A New Web Image Format

MrP- writes: "BetaNews is reporting that a company called LizardTech has developed a new image format for the Web called DjVu." Apparently, it differentiates between forground and background components of an image, and compresses each appropriately. Good idea, but I'm skeptical of improvements (especially because they say it's "20 times faster then gifs" -- which measure compression in terms of speed? And they also say it compresses faster then pdf, but pdf isn't really an image format). No Linux support. And I don't see any source code on the format, so don't expect it to get a lot of support on any major Web sites, regardless of the compression.

21 of 154 comments (clear)

  1. Why are people so stupid? by GoRK · · Score: 4

    DjVu is almost three years old. It was developed by AT&T not LizardTech. LizardTech just bought it about 8 months ago. It is not, was not, and will never be designed to replace PDF, GIF, JPEG, or PNG. I have been using DjVu as the core of a web based document management system for over a year and a half. It is absolutely bar none the best, fastest, and most cross platform way to go from paper->web out there.

    Look at the ways to get a scanned document on the web:

    1) GIF, PNG, JPEG: Large filesize or bad rendering. If I need to send a 300dpi page to a web browser, the browser isn't going to let a user pan and zoom on it and it certainly won't print it correctly. JPEG is the only one of the three formats that actually has a place to store the document DPI regardless.

    2) PDF: Creating a pdf from a scanned image means either encapsulating a lossy or losless image in a file or doing OCR and risking unreliable information.

    DjVu regularly achieves compression ratios of 1200:1 or more at very very acceptible quality. There is a IW44 fractal compressed background layer and a loslessly compressed foreground layer. The information is progressive also. As the file downloads the foreground shows, then the background, then the color information loads. Example documents on the DjVu website have shown entire 300 dpi full color sharper image catalogs compressed to fit on a floppy disk.

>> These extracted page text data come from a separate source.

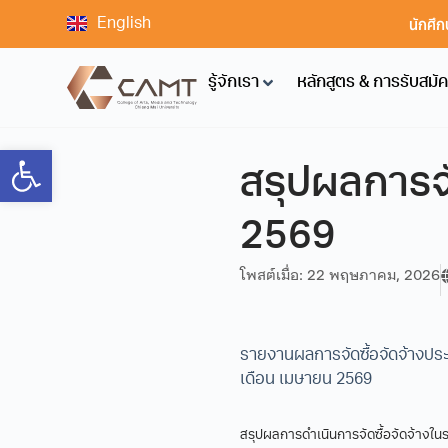
นักศึก
English
รู้จักเรา
หลักสูตร & การรับสมั
Open toolbar
สรุปผลการจั
2569
โพสต์เมื่อ:
22 พฤษภาคม, 2026
รายงานผลการจัดซื้อจัดจ้างปร
เดือน เมษายน 2569
สรุปผลการดำเนินการจัดซื้อจัดจ้างใ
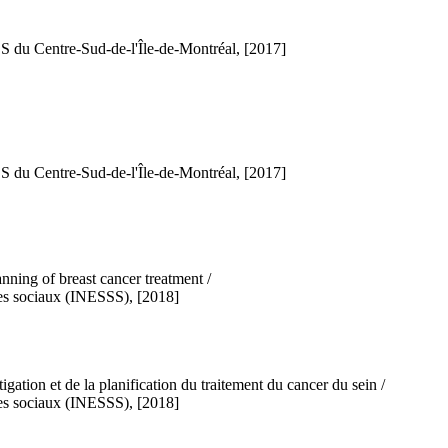
S du Centre-Sud-de-l'Île-de-Montréal, [2017]
S du Centre-Sud-de-l'Île-de-Montréal, [2017]
anning of breast cancer treatment /
ices sociaux (INESSS), [2018]
gation et de la planification du traitement du cancer du sein /
ices sociaux (INESSS), [2018]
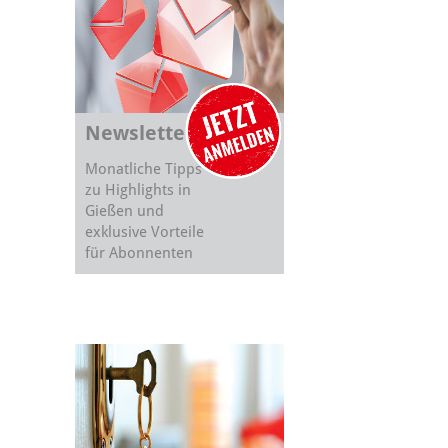
Newsletter
Monatliche Tipps
zu Highlights in
Gießen und
exklusive Vorteile
für Abonnenten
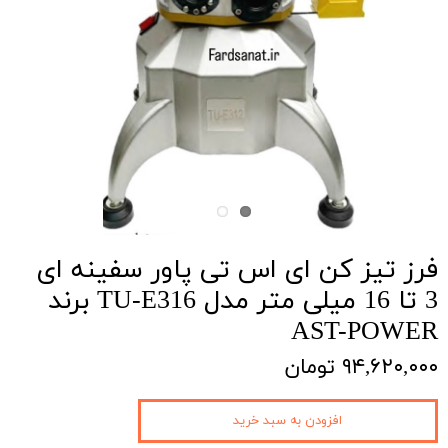
فرز تیز کن ای اس تی پاور سفینه ای
3 تا 16 میلی متر مدل TU-E316 برند
AST-POWER
۹۴,۶۲۰,۰۰۰ تومان
افزودن به سبد خرید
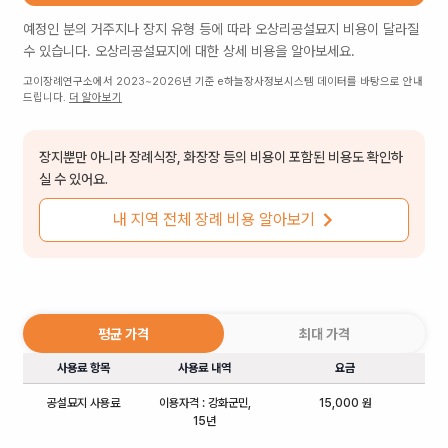
예정인 분의 거주지나 장지 유형 등에 따라
오상리공설묘지
비용이 달라질
수 있습니다.
오상리공설묘지
에 대한 상세 비용을 알아보세요.
고이장례연구소에서 2023~2026년 기준 e하늘장사정보시스템 데이터를 바탕으로 안내
드립니다.
더 알아보기
장지뿐만 아니라 장례식장, 화장장 등의 비용이 포함된 비용도 확인하
실 수 있어요.
내 지역 전체 장례 비용 알아보기
평균 가격
최대 가격
사용료 항목
사용료 내역
요금
공설묘지 사용료
이용자격 : 강화군민,
15,000 원
15년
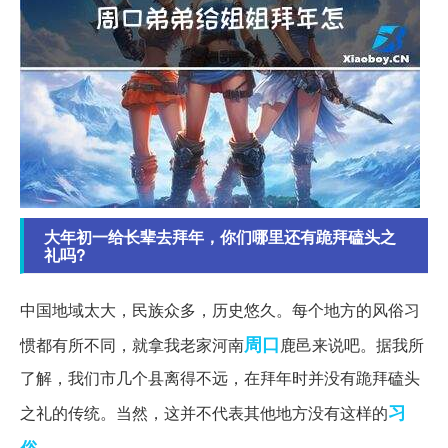
大年初一给长辈去拜年，你们哪里还有跪拜磕头之
礼吗?
中国地域太大，民族众多，历史悠久。每个地方的风俗习
周口
惯都有所不同，就拿我老家河南
鹿邑来说吧。据我所
了解，我们市几个县离得不远，在拜年时并没有跪拜磕头
习
之礼的传统。当然，这并不代表其他地方没有这样的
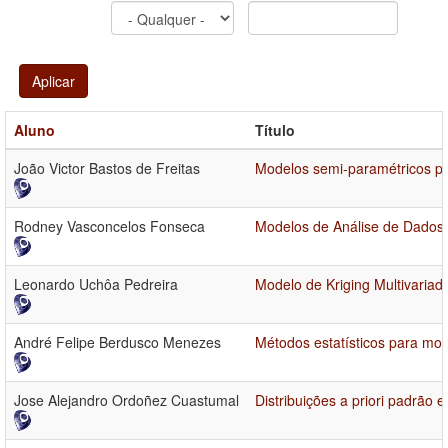
Aplicar
Aluno
Título
João Victor Bastos de Freitas
Modelos semi-paramétricos pa
Rodney Vasconcelos Fonseca
Modelos de Análise de Dados 
Leonardo Uchôa Pedreira
Modelo de Kriging Multivari
André Felipe Berdusco Menezes
Métodos estatísticos para m
Jose Alejandro Ordoñez Cuastumal
Distribuições a priori padrão 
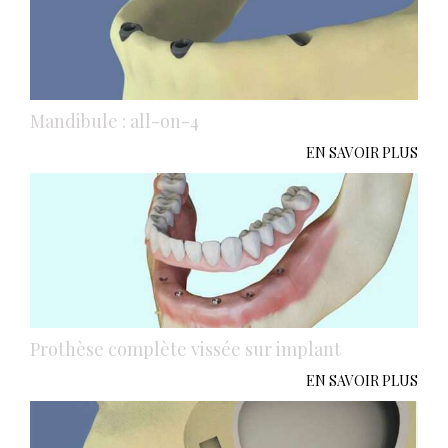
Mandibule : all-on-4
EN SAVOIR PLUS
Prothèse complète vissée sur implant
EN SAVOIR PLUS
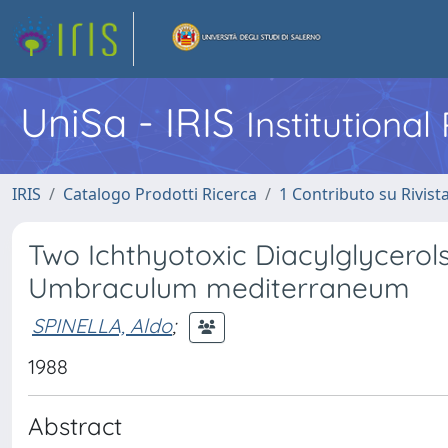
UniSa - IRIS
Institutiona
IRIS
Catalogo Prodotti Ricerca
1 Contributo su Rivist
Two Ichthyotoxic Diacylglycero
Umbraculum mediterraneum
SPINELLA, Aldo
;
1988
Abstract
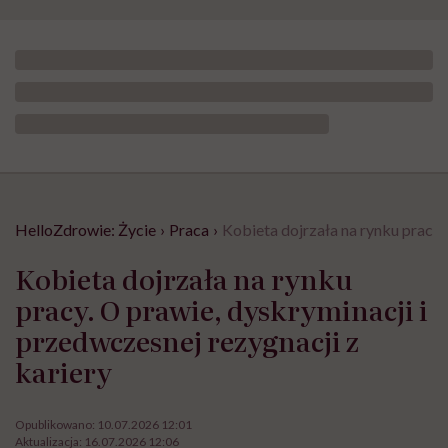
HelloZdrowie: Życie
›
Praca
›
Kobieta dojrzała na rynku pracy.
Kobieta dojrzała na rynku
pracy. O prawie, dyskryminacji i
przedwczesnej rezygnacji z
kariery
Opublikowano:
10.07.2026 12:01
Aktualizacja:
16.07.2026 12:06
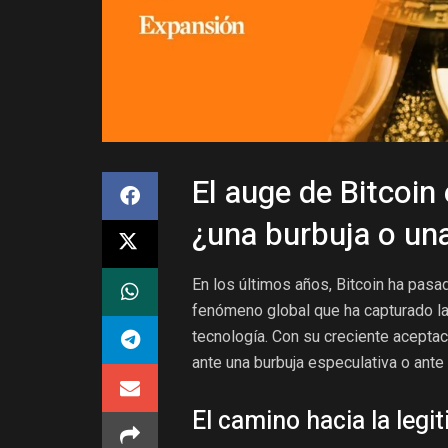
El auge de Bitcoin
¿una burbuja o un
En los últimos años, Bitcoin ha pas
fenómeno global que ha capturado la
tecnología. Con su creciente aceptac
ante una burbuja especulativa o ante
El camino hacia la legi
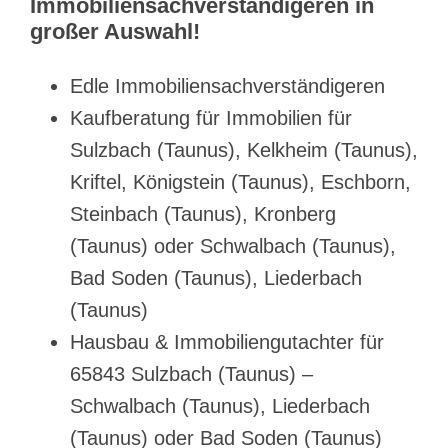
Immobiliensachverständigeren in
großer Auswahl!
Edle Immobiliensachverständigeren
Kaufberatung für Immobilien für
Sulzbach (Taunus), Kelkheim (Taunus),
Kriftel, Königstein (Taunus), Eschborn,
Steinbach (Taunus), Kronberg
(Taunus) oder Schwalbach (Taunus),
Bad Soden (Taunus), Liederbach
(Taunus)
Hausbau & Immobiliengutachter für
65843 Sulzbach (Taunus) –
Schwalbach (Taunus), Liederbach
(Taunus) oder Bad Soden (Taunus)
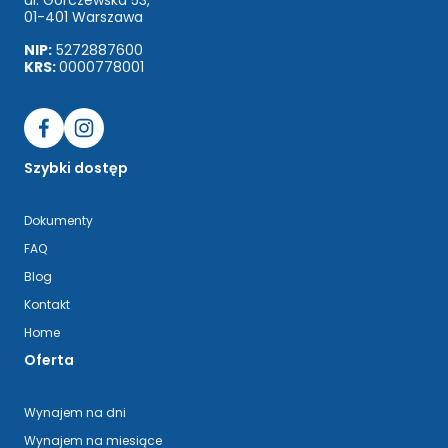
ul. Górczewska 53,
01-401 Warszawa
NIP:
5272887600
KRS:
0000778001
Szybki dostęp
Dokumenty
FAQ
Blog
Kontakt
Home
Oferta
Wynajem na dni
Wynajem na miesiące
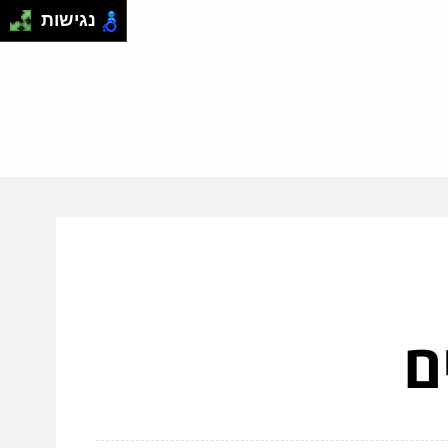
נגישות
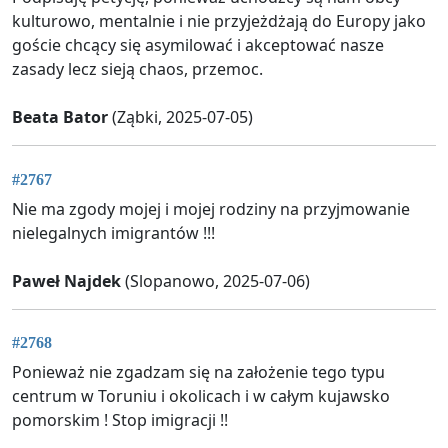
kulturowo, mentalnie i nie przyjeżdżają do Europy jako
goście chcący się asymilować i akceptować nasze
zasady lecz sieją chaos, przemoc.
Beata Bator
(Ząbki, 2025-07-05)
#2767
Nie ma zgody mojej i mojej rodziny na przyjmowanie
nielegalnych imigrantów !!!
Paweł Najdek
(Slopanowo, 2025-07-06)
#2768
Ponieważ nie zgadzam się na założenie tego typu
centrum w Toruniu i okolicach i w całym kujawsko
pomorskim ! Stop imigracji !!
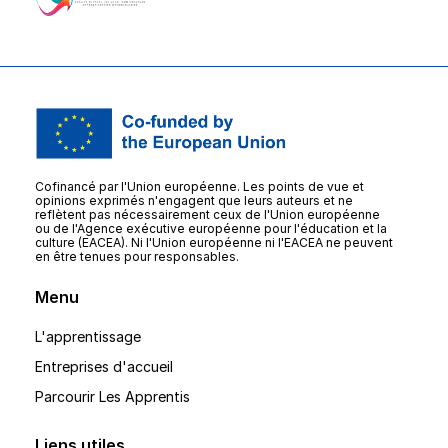
Cofinancé par l'Union européenne. Les points de vue et
opinions exprimés n'engagent que leurs auteurs et ne
reflètent pas nécessairement ceux de l'Union européenne
ou de l'Agence exécutive européenne pour l'éducation et la
culture (EACEA). Ni l'Union européenne ni l'EACEA ne peuvent
en être tenues pour responsables.
Menu
L'apprentissage
Entreprises d'accueil
Parcourir Les Apprentis
Liens utiles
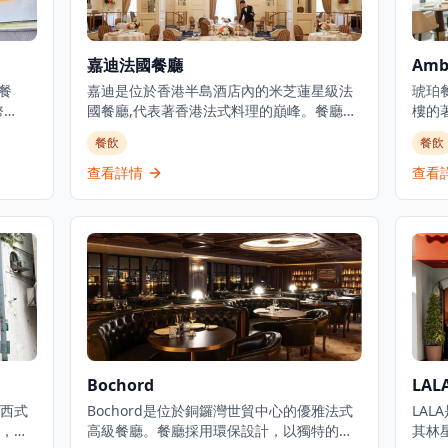
嘉迪法國餐廳
Amb
餐
嘉迪是位於香港半島酒店內的米芝蓮星級法
琥珀
幣
國餐廳,代表著香港法式料理的巔峰。餐廳成
樓的
統。餐
立於1953年,被譽為「蘇伊士運河以東最佳餐
Ric
餐飲
餐飲
,提供
廳」,至今仍是高級美食的里程碑。餐廳提供
式烹
大利、
精緻法式料理,在香港餐飲界享有盛譽,在
合。
查看詳情
查看
款,提
TripAdvisor上獲得4.5分評價,在香港13,622
芝蓮
。他們
間餐廳中排名第224位。餐廳位於著名半島
提供
美食選
酒店一樓,提供優雅的高級用餐體驗,並設有代
起,八
利文
客泊車服務。
體驗
出無
聞名
精心
意法
進口
等，
廳的
Bochord
LAL
薦最
祝特
西式
Bochord是位於銅鑼灣世貿中心的優雅法式
LA
難忘的
，是
高級餐廳。餐廳採用環保設計，以獨特的英
其林星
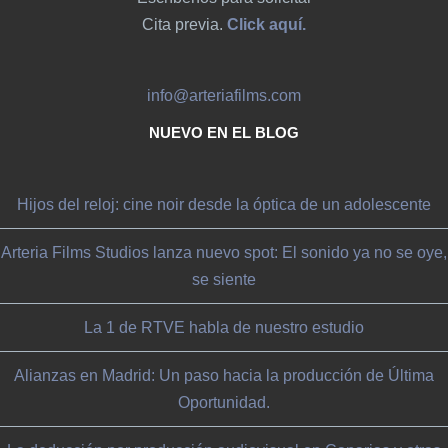
Cita previa.
Click aquí.
info@arteriafilms.com
NUEVO EN EL BLOG
Hijos del reloj: cine noir desde la óptica de un adolescente
Arteria Films Studios lanza nuevo spot: El sonido ya no se oye,
se siente
La 1 de RTVE habla de nuestro estudio
Alianzas en Madrid: Un paso hacia la producción de Última
Oportunidad.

    Btw not only are djvu plugins available for windows, macintosh, linux, and solaris. Let's not forget HP-UX and IRIX. How's that for covering the bases? If youre not supported, you can write your own for your particular flavor of UNIX.

    Geez get it straight.

    ~GoRK

  2. Let's get all worked up about nothing! by Hard_Code · · Score: 3

    Did anybody even follow the LizardTech link? Right on the front page is a link to a page describing DjVu. The whole product ("image format") seems geared towards scanning in Real Life documents and presenting them online. If you *read* the page it explains why it claims it is faster (first downloads high contrast data, then photographs and graphics, clarifying the image as it goes) and smaller (some wavelet kung foo). I don't see anywhere where they are pitching this as competition for gif or png, so everybody put down the flamethrowers. This is a very small niche product for digitizing and presenting real life mundane documents.

    --

    It's 10 PM. Do you know if you're un-American?
  3. Misleading by Happosai · · Score: 3

    The BetaNews article is actually very misleading - it is confusing two of LizardTech's products.

    DjVu is a document format (like PDF), not an image format, and the techniques mentioned in the article refer to compression of documents.

    LizardTech do have a compressed image format. This is called MrSID, and uses completely different techniques for compression.

    I would be interested to see an independent comparison between MrSID and PNG - unless there are huge advantages of using the proprietry MrSID format over the OS PNG format, I don't predict much of a future for MrSID on the web (although it would seem that LizardTech are touting it more for internal use rather than for general distribution anyway).

    [Happosai]

  4. DjVu has Linux support by Lemuel · · Score: 3

    I don't know why the summary on Slashdot says "No Linux support". LizardTech has both decoders and encoders available for Linux.

    Also the summary picks on LizardTech's use of speed as a feature. While this isn't a standard measurement, it is a way to tell people that you will get your images faster because the files are smaller. That's not a big crime. They also do talk more specifically about their format producing smaller files, so they do understand real measurements. BTW, while it is possible that they say elsewhere that DjVu compresses faster than pdf, what I saw was that the documents download faster, not compress faster.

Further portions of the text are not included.